The ''Emergency Economic Stabilization Act of 2008" -- The $700 billion Bailout Bill
Here is the text of the bill that may be approved by Congress and the President in the next few days.
The overview and a new alphabet soup to memorize.
The bill is called the Emergency Economic Stabilization Act of 2008. Who knows what acronym it will acquire in the coming days . . . Will it become known as the EESA or will it always be the "Bailout Bill" for the Panic of 2008?
The bill establishes a "TARP" or Troubled Asset Relief Program which is described in Section 101 of the Law. Get ready for all the bad puns about the protection of a TARP over your business or industry.
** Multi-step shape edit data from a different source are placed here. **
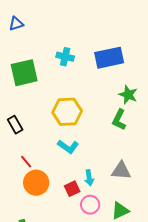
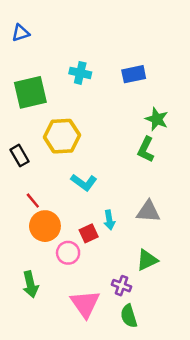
blue rectangle: (109, 58) -> (134, 74), size x0.7
yellow hexagon: (67, 112) -> (62, 136), moved
pink circle: (90, 205) -> (68, 253), moved

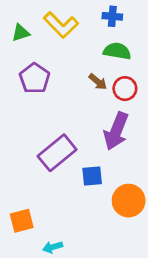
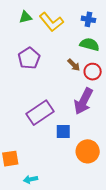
green triangle: (21, 33) -> (25, 17), moved

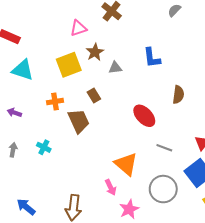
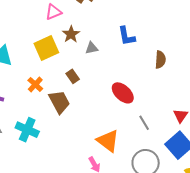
brown semicircle: (178, 95) -> (160, 60), moved
orange cross: (55, 101) -> (35, 84), turned -35
cyan cross: (44, 147) -> (27, 130), size x1.6
gray line: (164, 148) -> (144, 123), turned 42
The painters will be chagrined.
There is also a new "Fund" called the Assets Insurance Financing Fund (AIFF?) apparently created as the compromise with the "revolting House Republicans".
The law basically will be administered by the Treasury, which many assume will make the Treasury the predominant financial regulator in the U.S.
And the term "Financial Institution" (generally meaning those institutions that are eligible to participate in the bailout) is very broadly defined to include banks, savings associations, credit unions, security brokers or dealers, and insurance companies established or regulated under the laws of the U.S. or any State of the U.S.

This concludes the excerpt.